SUMMARY of INVENTION

The present feeder is arranged to feed washers one after another to the driving position of a pneumatically operated nailing machine. The feeder is pneumatically operated from certain air passages in the nailing machine for automatic synchronization with the nailing machine whereby a washer is placed in position to receive a nail in each driving stroke of the driver blade of the machine. The washers are fed separately from the nails to eliminate any preliminary step of assembling the washers on the nails, and held in operative position by magnets or by air pressure.

BRIEF DESCRIPTION of DRAWINGS

FIG. 1 is a perspective view of the mailing machine embodying the features of the invention;

FIG. 2 is a perspective view of a nail and washer as driven by the machine, apart from the work;

FIG. 3 is an enlarged sectional view taken on the line 3-3 in FIG. 1;

FIG. 4 is a sectional view taken on the line 4-4 of FIG. 3;

FIG. 5 is a sectional view taken on the line 5-5 in FIG. 3;

FIG. 6 is a sectional view taken on the line 6-6 in FIG. 3;

FIG. 7 is a view similar to FIG. 5 showing a modification;

FIG. 8 is a sectional view taken on the line 8-8 in FIG. 7;

FIG. 9 is a view similar to FIG. 5 showing another modification;

FIG. 10 is a view of the machine shown in FIG. 1 with parts broken away, showing the trigger in actuated position; and

FIG. 11 is a fragmentary view similar to FIG. 10 showing the trigger in released position;

FIG. 12 is plan view of upper side of the soleplate;

FIG. 13 is a sectional view taken on line 13-13 of FIG. 12 with parts broken away for clarity.

DESCRIPTION OF PREFERRED EMBODIMENTS

In order to illustrate the application of the invention, a particular form of nail driver will first be described, but it is to be understood that the invention may be applied with equal facility to other nail drivers which are of generally similar form of construction.
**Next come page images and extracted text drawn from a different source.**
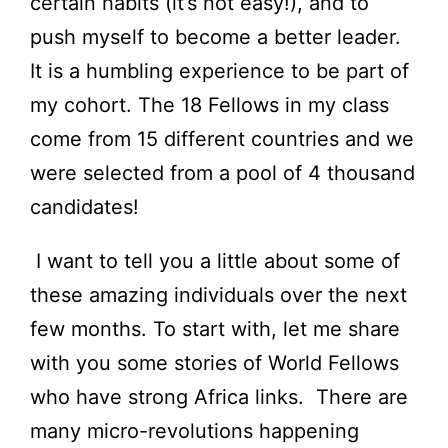
certain habits (it’s not easy!), and to
push myself to become a better leader.
It is a humbling experience to be part of
my cohort. The 18 Fellows in my class
come from 15 different countries and we
were selected from a pool of 4 thousand
candidates!
I want to tell you a little about some of
these amazing individuals over the next
few months. To start with, let me share
with you some stories of World Fellows
who have strong Africa links. There are
many micro-revolutions happening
As shown in FIGS. 1 and 10, the present nail driver comprises a base magazine 10 having a hollow handle 11 equipped with an air inlet connection 12 for a compressed air hose (not shown). The magazine is equipped with a conventional spring feed device (not shown) to feed adhered "sticks" of nails N into driving position under a head portion 13 of the machine.

Integral with head portion 13 is a vertical driver cylinder 15 having an upper large diameter portion 16 and a lower small diameter portion 17. A spool-shaped piston 20 is mounted for reciprocation in the cylinder, the piston having a large head 21 in the large cylinder portion 16 and a smaller head 22 in the smaller cylinder portion 17. Connected to the lower end of piston 20 is a driver blade 19 for driving the nails N.

The hollow handle 11 contains an air reservoir chamber 23 and another chamber 24 of the reservoir is contained in head 13. These two reservoir chambers are parts of a common reservoir and are in constant communication with each other as well as with an air supply thru connection 12. A series of ports 25 communicate through the cylinder wall from chamber 24 into the space between the upper and lower piston heads 21 and 22. By reason of the slightly larger diameter of upper piston 21, the reservoir pressure thereby produces a constant upward bias on the piston, tending to retract and/or maintain blade 19 in its upper position.

The cylinder has a free upper edge 26 which is exposed around its entire periphery to the air pressure in a reservoir chamber 24. Mounted for reciprocation immediately above the edge 26 is a poppet valve 27 having a resilient sealing ring 28 arranged to engage said edge 26 of the cylinder end. Poppet valve 27 is incorporated in a piston 30 which is free to reciprocate in a short cylinder bore 31, the valve and piston being biased downward by a compression spring 32. The upper side of the piston is formed as a head stem 33 having a resilient seal ring 34 for sliding engagement in a bore 35. The piston contains an axial passage 36 which registers with an opening 37 in a cushion seat 38 in the upper end of bore 35. Registering with said bore and passage is a passage 39 communicating with a tapped opening 40 in the top of the head. A radial exhaust port 41 communicates with bore 35 just below the cushion seat 38.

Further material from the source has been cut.